[Stored data]
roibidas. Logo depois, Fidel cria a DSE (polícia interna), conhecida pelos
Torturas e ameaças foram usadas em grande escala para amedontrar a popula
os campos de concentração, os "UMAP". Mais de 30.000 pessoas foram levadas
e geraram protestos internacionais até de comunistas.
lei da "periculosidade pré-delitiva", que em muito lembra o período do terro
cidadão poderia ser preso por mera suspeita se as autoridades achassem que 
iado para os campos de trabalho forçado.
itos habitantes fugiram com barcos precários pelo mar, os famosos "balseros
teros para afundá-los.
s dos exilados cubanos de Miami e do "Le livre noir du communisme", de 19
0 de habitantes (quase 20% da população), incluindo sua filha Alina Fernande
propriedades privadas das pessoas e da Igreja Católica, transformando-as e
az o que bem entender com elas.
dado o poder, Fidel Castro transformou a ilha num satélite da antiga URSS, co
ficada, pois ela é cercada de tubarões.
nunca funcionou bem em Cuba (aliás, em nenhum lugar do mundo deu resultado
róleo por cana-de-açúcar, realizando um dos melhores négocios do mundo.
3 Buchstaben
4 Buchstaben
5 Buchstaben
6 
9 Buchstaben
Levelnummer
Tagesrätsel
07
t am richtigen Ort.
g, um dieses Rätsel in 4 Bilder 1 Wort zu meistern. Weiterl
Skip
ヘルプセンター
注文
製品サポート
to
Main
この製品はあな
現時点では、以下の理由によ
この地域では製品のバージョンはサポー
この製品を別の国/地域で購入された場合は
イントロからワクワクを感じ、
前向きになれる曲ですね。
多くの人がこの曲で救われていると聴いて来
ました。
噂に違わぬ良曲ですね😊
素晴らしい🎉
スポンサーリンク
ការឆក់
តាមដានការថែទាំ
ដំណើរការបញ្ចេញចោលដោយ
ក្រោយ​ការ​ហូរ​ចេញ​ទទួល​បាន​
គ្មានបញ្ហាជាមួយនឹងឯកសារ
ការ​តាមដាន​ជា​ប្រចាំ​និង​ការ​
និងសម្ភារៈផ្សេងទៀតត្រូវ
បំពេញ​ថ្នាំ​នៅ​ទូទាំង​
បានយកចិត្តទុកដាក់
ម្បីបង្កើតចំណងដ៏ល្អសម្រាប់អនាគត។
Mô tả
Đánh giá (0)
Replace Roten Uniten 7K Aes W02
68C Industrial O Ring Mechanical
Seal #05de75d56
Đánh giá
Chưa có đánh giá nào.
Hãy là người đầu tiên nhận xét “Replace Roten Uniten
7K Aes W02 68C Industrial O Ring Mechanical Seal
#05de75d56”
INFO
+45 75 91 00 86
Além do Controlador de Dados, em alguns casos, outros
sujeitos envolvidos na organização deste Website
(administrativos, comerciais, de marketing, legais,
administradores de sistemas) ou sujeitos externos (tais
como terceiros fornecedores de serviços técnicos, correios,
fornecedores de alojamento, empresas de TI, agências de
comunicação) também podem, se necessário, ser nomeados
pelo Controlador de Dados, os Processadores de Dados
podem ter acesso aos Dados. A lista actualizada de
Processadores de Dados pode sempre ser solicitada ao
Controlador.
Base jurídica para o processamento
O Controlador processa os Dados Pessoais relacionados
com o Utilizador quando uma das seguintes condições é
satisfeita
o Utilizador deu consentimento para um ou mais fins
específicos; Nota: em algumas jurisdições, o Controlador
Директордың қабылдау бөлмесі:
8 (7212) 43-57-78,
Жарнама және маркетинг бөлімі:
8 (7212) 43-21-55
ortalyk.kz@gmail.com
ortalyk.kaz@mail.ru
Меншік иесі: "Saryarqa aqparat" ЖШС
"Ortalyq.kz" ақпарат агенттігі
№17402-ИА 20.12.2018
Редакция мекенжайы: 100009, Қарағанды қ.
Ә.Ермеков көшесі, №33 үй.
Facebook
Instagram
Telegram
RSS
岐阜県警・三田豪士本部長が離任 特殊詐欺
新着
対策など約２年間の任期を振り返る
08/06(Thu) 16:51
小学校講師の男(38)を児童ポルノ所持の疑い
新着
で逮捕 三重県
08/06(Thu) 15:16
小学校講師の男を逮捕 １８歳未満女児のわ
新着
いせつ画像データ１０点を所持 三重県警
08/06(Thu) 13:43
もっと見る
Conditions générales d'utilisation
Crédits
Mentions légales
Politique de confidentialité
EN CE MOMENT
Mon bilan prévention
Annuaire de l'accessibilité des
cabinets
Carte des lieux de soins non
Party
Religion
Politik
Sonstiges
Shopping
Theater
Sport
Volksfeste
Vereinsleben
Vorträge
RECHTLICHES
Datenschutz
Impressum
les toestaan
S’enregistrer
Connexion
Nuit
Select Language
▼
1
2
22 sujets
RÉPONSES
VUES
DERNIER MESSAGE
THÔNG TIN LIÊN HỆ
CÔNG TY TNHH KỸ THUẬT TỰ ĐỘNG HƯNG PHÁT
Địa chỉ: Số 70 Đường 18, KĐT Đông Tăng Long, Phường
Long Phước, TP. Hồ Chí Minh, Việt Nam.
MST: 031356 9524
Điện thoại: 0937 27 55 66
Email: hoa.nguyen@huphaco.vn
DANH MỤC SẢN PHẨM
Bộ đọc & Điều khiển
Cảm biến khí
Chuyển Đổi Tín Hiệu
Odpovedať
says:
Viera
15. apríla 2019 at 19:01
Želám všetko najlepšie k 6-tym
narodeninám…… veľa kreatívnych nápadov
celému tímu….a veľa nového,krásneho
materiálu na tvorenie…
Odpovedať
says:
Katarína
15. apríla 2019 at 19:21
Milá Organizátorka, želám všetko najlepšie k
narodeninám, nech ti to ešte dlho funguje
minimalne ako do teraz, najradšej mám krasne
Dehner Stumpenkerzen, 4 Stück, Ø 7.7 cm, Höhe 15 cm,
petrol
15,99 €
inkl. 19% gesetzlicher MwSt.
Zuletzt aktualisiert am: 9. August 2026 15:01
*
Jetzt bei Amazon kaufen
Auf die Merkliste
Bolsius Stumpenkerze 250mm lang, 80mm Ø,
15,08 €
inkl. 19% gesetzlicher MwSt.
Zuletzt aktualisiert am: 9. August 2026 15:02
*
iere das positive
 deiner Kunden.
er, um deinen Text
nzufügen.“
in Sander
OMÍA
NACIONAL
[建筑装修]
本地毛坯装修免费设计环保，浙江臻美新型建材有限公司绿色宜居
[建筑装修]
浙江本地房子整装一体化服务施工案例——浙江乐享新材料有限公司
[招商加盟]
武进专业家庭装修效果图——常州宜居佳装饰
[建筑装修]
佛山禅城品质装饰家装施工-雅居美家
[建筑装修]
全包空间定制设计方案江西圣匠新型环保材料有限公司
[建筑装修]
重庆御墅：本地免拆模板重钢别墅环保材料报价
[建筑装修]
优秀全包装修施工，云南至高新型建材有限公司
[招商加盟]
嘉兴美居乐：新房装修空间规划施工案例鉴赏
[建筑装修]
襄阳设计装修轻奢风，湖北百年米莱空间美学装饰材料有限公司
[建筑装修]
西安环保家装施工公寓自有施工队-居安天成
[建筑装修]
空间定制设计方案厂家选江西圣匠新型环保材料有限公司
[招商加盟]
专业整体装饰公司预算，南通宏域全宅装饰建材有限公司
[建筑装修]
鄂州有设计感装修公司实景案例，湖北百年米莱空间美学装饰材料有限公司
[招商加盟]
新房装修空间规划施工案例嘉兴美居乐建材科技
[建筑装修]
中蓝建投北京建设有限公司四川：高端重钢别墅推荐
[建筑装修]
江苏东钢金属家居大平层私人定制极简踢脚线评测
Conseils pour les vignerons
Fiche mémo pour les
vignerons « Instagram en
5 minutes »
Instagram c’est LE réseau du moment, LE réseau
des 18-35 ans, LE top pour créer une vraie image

• _Work item_
Starting at the line above that holds "g, um dieses" and ending at the line that holds "និងសម្ភារៈផ្សេងទៀតត្រូវ", transcribe each line exactly and include no other lines.

• _Response area_
g, um dieses Rätsel in 4 Bilder 1 Wort zu meistern. Weiterl
Skip
ヘルプセンター
注文
製品サポート
to
Main
この製品はあな
現時点では、以下の理由によ
この地域では製品のバージョンはサポー
この製品を別の国/地域で購入された場合は
イントロからワクワクを感じ、
前向きになれる曲ですね。
多くの人がこの曲で救われていると聴いて来
ました。
噂に違わぬ良曲ですね😊
素晴らしい🎉
スポンサーリンク
ការឆក់
តាមដានការថែទាំ
ដំណើរការបញ្ចេញចោលដោយ
ក្រោយ​ការ​ហូរ​ចេញ​ទទួល​បាន​
គ្មានបញ្ហាជាមួយនឹងឯកសារ
ការ​តាមដាន​ជា​ប្រចាំ​និង​ការ​
និងសម្ភារៈផ្សេងទៀតត្រូវ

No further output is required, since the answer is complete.